Stunting adalah kondisi gagal tumbuh pada anak balita akibat dari kekurangan gizi kronis sehingga anak lebih pendek dari usianya, kekurangan gizi sejak bayi dalam kandungan dan masa awal kehidupan setelah lahir namun terlihat setelah anak berusia dua tahun atau di 1000 hari pertama kehidupan.
Pada akhir tahun 2017 , Kabupaten Kulon Progo ditetapkan sebagai lokus intervensi percepatan penanggulangan stunting bersama 8 kabupaten lainnya, 4 kabupaten dengan kriteria I , sementara 4 kabupaten lainnya masuk kriteria II. Kab. Kulon Progo dipilih dengan kriteria II yaitu komitmen tinggi dari pemerintah daerah. Sebagai daerah lokus penunjukan dari pusat sudah ditentukan dengan 10 desa lokus, namun kebijakan Pemerintah Daerah Kulon Progo, intervensi dilaksanakan di semua desa ( 87 Kalurahan, dan 1 Kelurahan ) ,
Hasil Riset Kesehatan Dasar tahun 2013, kondisi balita stunting di Kulon Progo menunjukkan angka 26,3 % dan turun menjadi 22,65 % di tahun 2018, sebetulnya di Daerah Istimewa Yogyakarta Kabupaten Kulon Progo berada diperingkat tiga setelah Kabupaten Gunung Kidul dan Kabupaten Bantul, namun dua kabupaten tersebut baru ditetapkan menjadi daerah lokus pada tahun 2019 dan 2020. Hasil pemantauan status gizi (PSG) tahunan untuk semua balita stunting di Kulon Progo menunjukkan penurunan yang cukup signifikan dari 18,25% ( tahun 2013) menjadi 12,57% ( tahun 2019)

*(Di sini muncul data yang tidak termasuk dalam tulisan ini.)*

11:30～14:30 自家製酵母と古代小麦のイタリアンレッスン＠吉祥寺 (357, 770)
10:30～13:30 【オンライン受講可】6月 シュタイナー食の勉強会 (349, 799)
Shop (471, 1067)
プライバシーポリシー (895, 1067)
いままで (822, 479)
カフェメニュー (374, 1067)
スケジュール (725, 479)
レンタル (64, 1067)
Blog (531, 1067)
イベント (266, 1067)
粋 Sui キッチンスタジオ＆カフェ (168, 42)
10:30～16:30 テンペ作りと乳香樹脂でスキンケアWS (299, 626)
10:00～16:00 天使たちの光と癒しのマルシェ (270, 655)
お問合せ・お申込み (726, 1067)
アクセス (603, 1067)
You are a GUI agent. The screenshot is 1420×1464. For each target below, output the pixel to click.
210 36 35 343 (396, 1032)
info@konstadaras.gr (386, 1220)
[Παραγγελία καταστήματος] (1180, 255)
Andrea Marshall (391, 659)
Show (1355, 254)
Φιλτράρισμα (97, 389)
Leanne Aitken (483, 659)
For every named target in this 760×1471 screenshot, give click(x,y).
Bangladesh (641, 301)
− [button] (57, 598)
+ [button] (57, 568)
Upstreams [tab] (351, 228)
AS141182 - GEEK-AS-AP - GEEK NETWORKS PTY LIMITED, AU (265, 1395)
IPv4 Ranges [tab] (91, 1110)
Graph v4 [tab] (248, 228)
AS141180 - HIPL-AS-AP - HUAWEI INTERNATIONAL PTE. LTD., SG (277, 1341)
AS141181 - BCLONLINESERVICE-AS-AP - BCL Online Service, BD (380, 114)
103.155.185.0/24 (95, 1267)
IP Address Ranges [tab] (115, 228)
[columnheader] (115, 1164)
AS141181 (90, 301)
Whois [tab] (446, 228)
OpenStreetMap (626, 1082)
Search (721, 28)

Banyak upaya yang sudah dilakukan diantaranya penyusunan regulasi, penyusunan rencana aksi daerah (RAD), intervensi gizi spesifik dan sensitif, melaksanakan aksi konvergensi , melakukan kerjasama dengan beberapa Perguruan Tinggi dan LSM. Banyak inovasi tentang stunting di Kulon Progo baik yang spesifik dengan sasaran anak sekolah ,remaja, catin, ibu hamil, ,bayi dan balita, maupun yang sensitif seperti pemberian beras fortifikasi bio nutrizink dan gerakan menanam sayur dipekarangan (Gempar) dari Dinas Pertanian dan Dinas Sosial yang memadukan bantuan sosial dengan pemberian bahan pangan yang lebih beragam untuk memenuhi kebutuhan protein hewani ikan lele, dan nabati, sayuran,telur , cukup berhasil menurunkan angka stunting di Kulon Progo yang semuanya merupakan bagian dari Cegah StuntingKu, namun begitu kita masih belum puas, apakah penurunan angka tersebut dikarenakan karena lolos umur (setelah usia 5 tahun tidak dipantau ) atau memang karena hasil intervensi kita, ini yang perlu dianalisis lebih tajam lagi dengan mempertimbangkan bagaimana cara model pemantauannya,bagaimana kondisi stunting di masing2 desa, bagaimana memadukan dengan inovasi yang sudah ada supaya lebih komprehensif, efisien , efektif agar intervensi yang diambil lebih tepat dan akurat sehingga mempunyai daya ungkit terhadap penurunan stunting di Kulon Progo.